Obesity is a public health problem that carries global and substantial social and economic burden. Relative to non-surgical interventions, bariatric surgery has the most substantial and lasting impact on weight loss. However, it leads to a number of nutritional deficiencies requiring long term supplementation.
The aims of this paper are to review 25-hydroxyvitamin D [25(OH)D] status pre and post bariatric surgery, describe the dose response of vitamin D supplementation, and assess the effect of the surgical procedure on 25(OH)D level following supplementation.
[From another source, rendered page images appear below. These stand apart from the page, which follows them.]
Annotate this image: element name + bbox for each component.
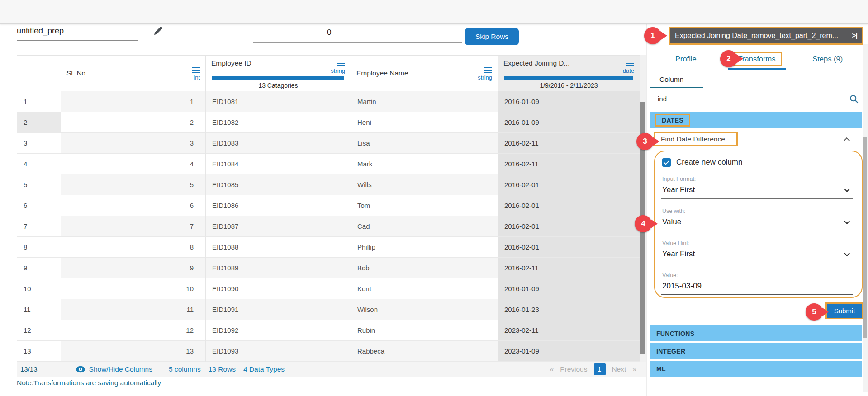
data-types-stat[interactable]: 4 Data Types bbox=[243, 365, 285, 373]
cell-sl-no[interactable]: 2 bbox=[61, 112, 206, 133]
column-menu-icon[interactable] bbox=[626, 61, 634, 66]
cell-employee-id[interactable]: EID1086 bbox=[206, 195, 351, 216]
section-ml[interactable]: ML bbox=[650, 361, 862, 377]
cell-expected-joining-date[interactable]: 2023-02-11 bbox=[498, 320, 640, 341]
panel-scrollbar[interactable] bbox=[863, 44, 868, 392]
cell-expected-joining-date[interactable]: 2016-02-01 bbox=[498, 195, 640, 216]
cell-sl-no[interactable]: 5 bbox=[61, 174, 206, 195]
transform-search-input[interactable]: ind bbox=[658, 95, 667, 103]
selected-column-header[interactable]: Expected Joining Date_remove_text_part_2… bbox=[669, 27, 863, 45]
table-row[interactable]: 1313EID1093Rabbeca2023-01-09 bbox=[17, 341, 640, 362]
cell-sl-no[interactable]: 12 bbox=[61, 320, 206, 341]
cell-expected-joining-date[interactable]: 2016-02-11 bbox=[498, 154, 640, 174]
column-menu-icon[interactable] bbox=[337, 61, 345, 66]
cell-employee-name[interactable]: Wills bbox=[351, 174, 498, 195]
cell-employee-id[interactable]: EID1090 bbox=[206, 278, 351, 299]
create-new-column-option[interactable]: Create new column bbox=[662, 158, 853, 167]
pagination-previous[interactable]: Previous bbox=[560, 365, 587, 373]
pagination-last[interactable]: » bbox=[632, 365, 636, 373]
table-row[interactable]: 55EID1085Wills2016-02-01 bbox=[17, 174, 640, 195]
cell-expected-joining-date[interactable]: 2016-02-11 bbox=[498, 258, 640, 278]
column-header-sl-no[interactable]: Sl. No. int bbox=[61, 56, 206, 91]
cell-expected-joining-date[interactable]: 2016-01-09 bbox=[498, 91, 640, 112]
cell-employee-name[interactable]: Bob bbox=[351, 258, 498, 278]
column-menu-icon[interactable] bbox=[484, 67, 492, 73]
cell-sl-no[interactable]: 13 bbox=[61, 341, 206, 362]
input-format-select[interactable]: Year First bbox=[661, 182, 853, 199]
cell-employee-name[interactable]: Heni bbox=[351, 112, 498, 133]
transform-find-date-difference[interactable]: Find Date Difference... bbox=[650, 131, 862, 148]
columns-count-stat[interactable]: 5 columns bbox=[169, 365, 201, 373]
cell-sl-no[interactable]: 11 bbox=[61, 299, 206, 320]
value-hint-select[interactable]: Year First bbox=[661, 246, 853, 263]
section-functions[interactable]: FUNCTIONS bbox=[650, 325, 862, 341]
edit-pencil-icon[interactable] bbox=[153, 25, 164, 38]
cell-employee-id[interactable]: EID1082 bbox=[206, 112, 351, 133]
cell-expected-joining-date[interactable]: 2016-01-23 bbox=[498, 299, 640, 320]
section-integer[interactable]: INTEGER bbox=[650, 343, 862, 359]
cell-sl-no[interactable]: 9 bbox=[61, 258, 206, 278]
rows-count-stat[interactable]: 13 Rows bbox=[209, 365, 236, 373]
value-input[interactable]: 2015-03-09 bbox=[661, 278, 853, 295]
table-row[interactable]: 88EID1088Phillip2016-02-01 bbox=[17, 237, 640, 258]
cell-employee-name[interactable]: Tom bbox=[351, 195, 498, 216]
cell-employee-name[interactable]: Wilson bbox=[351, 299, 498, 320]
column-header-expected-joining-date[interactable]: Expected Joining D... date 1/9/2016 - 2/… bbox=[498, 56, 640, 91]
cell-sl-no[interactable]: 1 bbox=[61, 91, 206, 112]
cell-employee-id[interactable]: EID1081 bbox=[206, 91, 351, 112]
pagination-current-page[interactable]: 1 bbox=[594, 363, 606, 375]
cell-expected-joining-date[interactable]: 2023-01-09 bbox=[498, 341, 640, 362]
cell-sl-no[interactable]: 6 bbox=[61, 195, 206, 216]
show-hide-columns-button[interactable]: Show/Hide Columns bbox=[76, 365, 152, 373]
collapse-panel-icon[interactable]: >| bbox=[852, 32, 857, 40]
column-header-employee-id[interactable]: Employee ID string 13 Catagories bbox=[206, 56, 351, 91]
cell-sl-no[interactable]: 7 bbox=[61, 216, 206, 237]
cell-employee-name[interactable]: Kent bbox=[351, 278, 498, 299]
cell-employee-id[interactable]: EID1083 bbox=[206, 133, 351, 154]
cell-expected-joining-date[interactable]: 2016-01-09 bbox=[498, 278, 640, 299]
pagination-next[interactable]: Next bbox=[612, 365, 626, 373]
submit-button[interactable]: Submit bbox=[825, 302, 863, 319]
pagination-first[interactable]: « bbox=[550, 365, 554, 373]
cell-expected-joining-date[interactable]: 2016-02-01 bbox=[498, 216, 640, 237]
cell-employee-name[interactable]: Rabbeca bbox=[351, 341, 498, 362]
cell-employee-name[interactable]: Mark bbox=[351, 154, 498, 174]
table-row[interactable]: 66EID1086Tom2016-02-01 bbox=[17, 195, 640, 216]
cell-sl-no[interactable]: 8 bbox=[61, 237, 206, 258]
table-row[interactable]: 11EID1081Martin2016-01-09 bbox=[17, 91, 640, 112]
table-row[interactable]: 77EID1087Cad2016-02-01 bbox=[17, 216, 640, 237]
cell-employee-id[interactable]: EID1089 bbox=[206, 258, 351, 278]
panel-scrollbar-thumb[interactable] bbox=[863, 137, 867, 338]
table-row[interactable]: 22EID1082Heni2016-01-09 bbox=[17, 112, 640, 133]
use-with-select[interactable]: Value bbox=[661, 214, 853, 231]
cell-employee-id[interactable]: EID1088 bbox=[206, 237, 351, 258]
cell-employee-id[interactable]: EID1093 bbox=[206, 341, 351, 362]
cell-sl-no[interactable]: 3 bbox=[61, 133, 206, 154]
table-row[interactable]: 33EID1083Lisa2016-02-11 bbox=[17, 133, 640, 154]
checkbox-icon[interactable] bbox=[662, 158, 671, 167]
section-dates[interactable]: DATES bbox=[650, 112, 862, 128]
cell-sl-no[interactable]: 10 bbox=[61, 278, 206, 299]
table-row[interactable]: 1010EID1090Kent2016-01-09 bbox=[17, 278, 640, 299]
cell-employee-id[interactable]: EID1092 bbox=[206, 320, 351, 341]
cell-expected-joining-date[interactable]: 2016-01-09 bbox=[498, 112, 640, 133]
cell-employee-name[interactable]: Phillip bbox=[351, 237, 498, 258]
cell-employee-id[interactable]: EID1091 bbox=[206, 299, 351, 320]
cell-employee-name[interactable]: Martin bbox=[351, 91, 498, 112]
cell-expected-joining-date[interactable]: 2016-02-01 bbox=[498, 174, 640, 195]
cell-expected-joining-date[interactable]: 2016-02-11 bbox=[498, 133, 640, 154]
table-scrollbar[interactable] bbox=[640, 55, 646, 362]
cell-sl-no[interactable]: 4 bbox=[61, 154, 206, 174]
cell-employee-name[interactable]: Lisa bbox=[351, 133, 498, 154]
cell-expected-joining-date[interactable]: 2016-02-01 bbox=[498, 237, 640, 258]
table-row[interactable]: 99EID1089Bob2016-02-11 bbox=[17, 258, 640, 278]
cell-employee-name[interactable]: Cad bbox=[351, 216, 498, 237]
tab-profile[interactable]: Profile bbox=[650, 50, 721, 68]
cell-employee-id[interactable]: EID1085 bbox=[206, 174, 351, 195]
cell-employee-id[interactable]: EID1087 bbox=[206, 216, 351, 237]
subtab-column[interactable]: Column bbox=[659, 75, 683, 84]
column-menu-icon[interactable] bbox=[192, 67, 200, 73]
tab-steps[interactable]: Steps (9) bbox=[792, 50, 863, 68]
prep-name-input[interactable]: untitled_prep bbox=[17, 26, 138, 41]
column-header-employee-name[interactable]: Employee Name string bbox=[351, 56, 498, 91]
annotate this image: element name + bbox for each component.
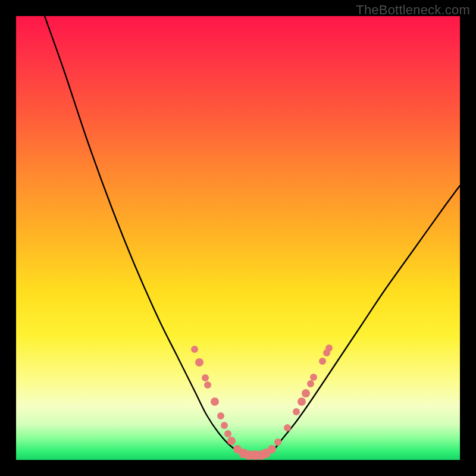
curve-marker [284,424,291,431]
curve-marker [224,430,231,437]
bottleneck-curve [45,16,460,456]
curve-marker [310,374,317,381]
curve-marker [204,381,211,389]
curve-marker [217,412,224,419]
curve-marker [302,389,310,397]
bottleneck-curve-svg [16,16,460,460]
curve-markers [191,345,333,460]
curve-marker [307,380,314,387]
curve-marker [227,437,236,445]
curve-marker [195,358,203,367]
curve-marker [298,397,306,406]
curve-marker [274,439,281,446]
curve-marker [325,345,333,352]
watermark-text: TheBottleneck.com [356,2,470,18]
curve-marker [202,374,209,381]
curve-marker [268,445,276,453]
curve-marker [221,422,228,429]
curve-marker [319,358,326,365]
curve-marker [211,397,219,406]
plot-area [16,16,460,460]
curve-marker [293,408,300,415]
curve-marker [191,346,198,353]
chart-frame: TheBottleneck.com [0,0,476,476]
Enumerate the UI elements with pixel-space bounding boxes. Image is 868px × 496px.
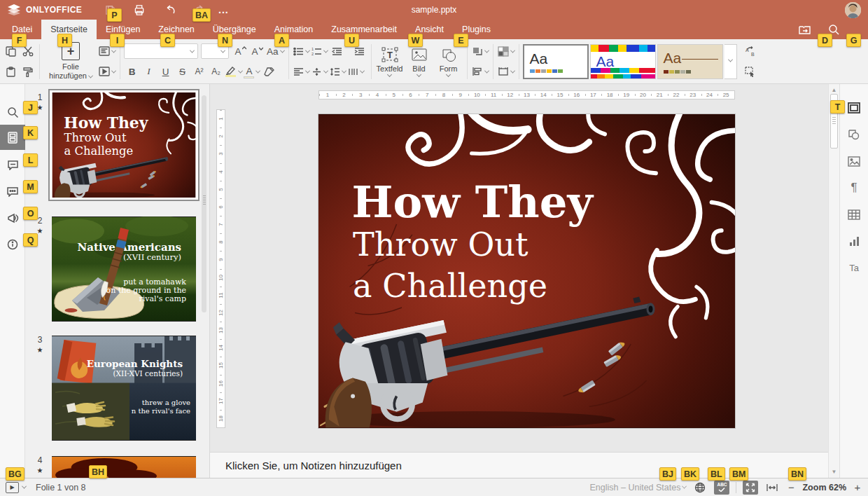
change-color-scheme-button[interactable] [497, 43, 515, 60]
bold-button[interactable]: B [124, 63, 140, 80]
zoom-level[interactable]: Zoom 62% [802, 483, 846, 492]
replace-button[interactable]: AB [743, 43, 759, 60]
strikethrough-button[interactable]: S [174, 63, 190, 80]
select-tool-button[interactable] [743, 63, 759, 80]
tab-animation[interactable]: Animation [265, 20, 323, 39]
decrease-font-button[interactable]: A [249, 43, 265, 60]
onlyoffice-logo-icon [7, 4, 21, 15]
application-window: ONLYOFFICE sample.pptx ... Datei Startse… [0, 0, 868, 496]
highlight-color-button[interactable] [225, 63, 243, 80]
horizontal-align-button[interactable] [293, 63, 310, 80]
slide-thumbnail-1[interactable]: How They Throw Out a Challenge [48, 89, 200, 201]
table-settings-icon[interactable] [840, 202, 868, 227]
underline-button[interactable]: U [158, 63, 174, 80]
feedback-panel-icon[interactable] [0, 205, 25, 230]
undo-icon[interactable] [164, 4, 176, 16]
som-badge-u: U [344, 34, 359, 47]
som-badge-n: N [218, 34, 232, 47]
spell-check-button[interactable]: ABC [714, 481, 729, 495]
thumb2-body-line2: on the ground in the [106, 286, 186, 295]
right-settings-bar: ¶ Ta [839, 84, 868, 478]
slide-thumbnail-3[interactable]: European Knights (XII-XVI centuries) thr… [52, 336, 196, 441]
tab-zeichnen[interactable]: Zeichnen [149, 20, 203, 39]
tab-zusammenarbeit[interactable]: Zusammenarbeit [322, 20, 406, 39]
vertical-ruler[interactable]: 123456789101112131415161718 [216, 109, 225, 428]
font-color-button[interactable]: A [244, 63, 260, 80]
ruler-tick: 22 [668, 91, 685, 99]
textart-settings-icon[interactable]: Ta [840, 255, 868, 280]
theme-gallery-expand-button[interactable] [724, 44, 737, 79]
ruler-tick: 5 [386, 91, 402, 99]
som-badge-m: M [23, 180, 38, 193]
preview-slideshow-button[interactable] [98, 63, 116, 80]
zoom-out-button[interactable]: − [786, 481, 796, 493]
copy-style-button[interactable] [20, 63, 36, 80]
fit-to-width-button[interactable] [764, 481, 780, 495]
ruler-tick: 1 [319, 91, 336, 99]
columns-button[interactable] [347, 63, 365, 80]
theme-item-3[interactable]: Aa [657, 44, 723, 79]
subscript-button[interactable]: A₂ [208, 63, 224, 80]
clear-style-button[interactable] [261, 63, 277, 80]
thumbnails-scrollbar[interactable] [202, 95, 206, 312]
tab-uebergaenge[interactable]: Übergänge [204, 20, 265, 39]
arrange-shape-button[interactable] [471, 43, 489, 60]
insert-textbox-button[interactable]: T Textfeld [375, 46, 405, 78]
fit-to-slide-button[interactable] [743, 481, 758, 495]
notes-placeholder[interactable]: Klicken Sie, um Notizen hinzuzufügen [225, 460, 402, 471]
open-file-location-icon[interactable] [798, 23, 811, 36]
set-language-globe-icon[interactable] [692, 481, 708, 495]
user-avatar[interactable] [845, 2, 861, 18]
ruler-tick: 11 [217, 287, 225, 304]
theme-item-2[interactable]: Aa [590, 44, 656, 79]
print-icon[interactable] [133, 4, 146, 16]
vertical-align-button[interactable] [311, 63, 328, 80]
italic-button[interactable]: I [141, 63, 157, 80]
start-slideshow-button[interactable]: ▶ [6, 482, 19, 493]
som-badge-e: E [454, 34, 468, 47]
title-bar: ONLYOFFICE sample.pptx ... [0, 0, 868, 20]
ruler-tick: 7 [419, 91, 435, 99]
shape-settings-icon[interactable] [840, 122, 868, 147]
comments-panel-icon[interactable] [0, 152, 25, 177]
theme-item-1[interactable]: Aa [523, 44, 589, 79]
superscript-button[interactable]: A² [191, 63, 207, 80]
image-settings-icon[interactable] [840, 149, 868, 174]
scroll-up-icon[interactable]: ▲ [830, 86, 838, 94]
more-actions-button[interactable]: ... [218, 4, 229, 15]
bullets-button[interactable] [293, 43, 310, 60]
increase-font-button[interactable]: A [232, 43, 248, 60]
horizontal-ruler[interactable]: 1234567891011121314151617181920212223242… [318, 90, 735, 99]
slide-thumbnail-4[interactable] [52, 456, 196, 478]
slideshow-options-chevron-icon[interactable] [22, 484, 27, 489]
editor-canvas[interactable]: 1234567891011121314151617181920212223242… [210, 84, 828, 478]
slide-title-line1: How They [352, 176, 594, 228]
slide-size-button[interactable] [497, 63, 515, 80]
about-panel-icon[interactable] [0, 232, 25, 257]
current-slide[interactable]: How They Throw Out a Challenge [318, 114, 735, 428]
numbering-button[interactable]: 12 [311, 43, 328, 60]
home-toolbar: + Folie hinzufügen A A Aa B I U [0, 39, 868, 84]
som-badge-q: Q [23, 233, 38, 247]
paste-button[interactable] [3, 63, 19, 80]
language-selector[interactable]: English – United States [590, 483, 687, 492]
ruler-tick: 18 [217, 410, 225, 427]
line-spacing-button[interactable] [329, 63, 346, 80]
canvas-vertical-scrollbar[interactable]: ▲ ▼ [828, 84, 839, 478]
som-badge-w: W [408, 34, 423, 47]
chart-settings-icon[interactable] [840, 228, 868, 254]
som-badge-bn: BN [788, 467, 806, 481]
paragraph-settings-icon[interactable]: ¶ [840, 175, 868, 200]
add-slide-button[interactable]: + Folie hinzufügen [43, 42, 98, 80]
zoom-in-button[interactable]: + [853, 481, 862, 493]
insert-shape-button[interactable]: Form [434, 46, 463, 78]
insert-image-button[interactable]: Bild [405, 46, 434, 78]
chat-panel-icon[interactable] [0, 179, 25, 204]
align-shape-button[interactable] [471, 63, 489, 80]
ruler-tick: 2 [217, 128, 225, 145]
search-panel-icon[interactable] [0, 99, 25, 125]
decrease-indent-button[interactable] [329, 43, 345, 60]
scroll-down-icon[interactable]: ▼ [830, 468, 838, 476]
slide-thumbnail-2[interactable]: Native Americans (XVII century) pu [52, 216, 196, 322]
slides-panel-icon[interactable] [0, 125, 25, 150]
We searched Medline, PubMed, the Cochrane Library and EMBASE, for relevant observational studies published in English, from 2000 to April 2015. The identified references were reviewed, in duplicate and independently, by two reviewers.
We identified 51 eligible observational studies assessing 25(OH)D status pre and/or post bariatric surgery. Mean pre-surgery 25(OH)D level was below 30 ng/ml in 29 studies, and 17 of these studies showed mean 25(OH)D levels ≤ 20 ng/ml. Mean 25(OH)D levels remained below 30 ng/ml following bariatric surgery, despite various vitamin D replacement regimens, with only few exceptions. The increase in post-operative 25(OH)D levels tended to parallel increments in vitamin D supplementation dose but varied widely across studies. An increase in 25(OH)D level by 9–13 ng/ml was achieved when vitamin D deficiency was corrected using vitamin D replacement doses of 1100–7100 IU/day, in addition to the usual maintenance equivalent daily dose of 400–2000 IU (total equivalent daily dose 1500–9100 IU). There was no difference in mean 25(OH)D level following supplementation between malabsorptive/combination procedures and restrictive procedures.
Hypovitaminosisis D persists in obese patients undergoing bariatric surgery, despite various vitamin D supplementation regimens. Further research is needed to determine the optimal vitamin D dose to reach desirable 25(OH)D levels in this population, and to demonstrate whether this dose varies according to the surgical procedure.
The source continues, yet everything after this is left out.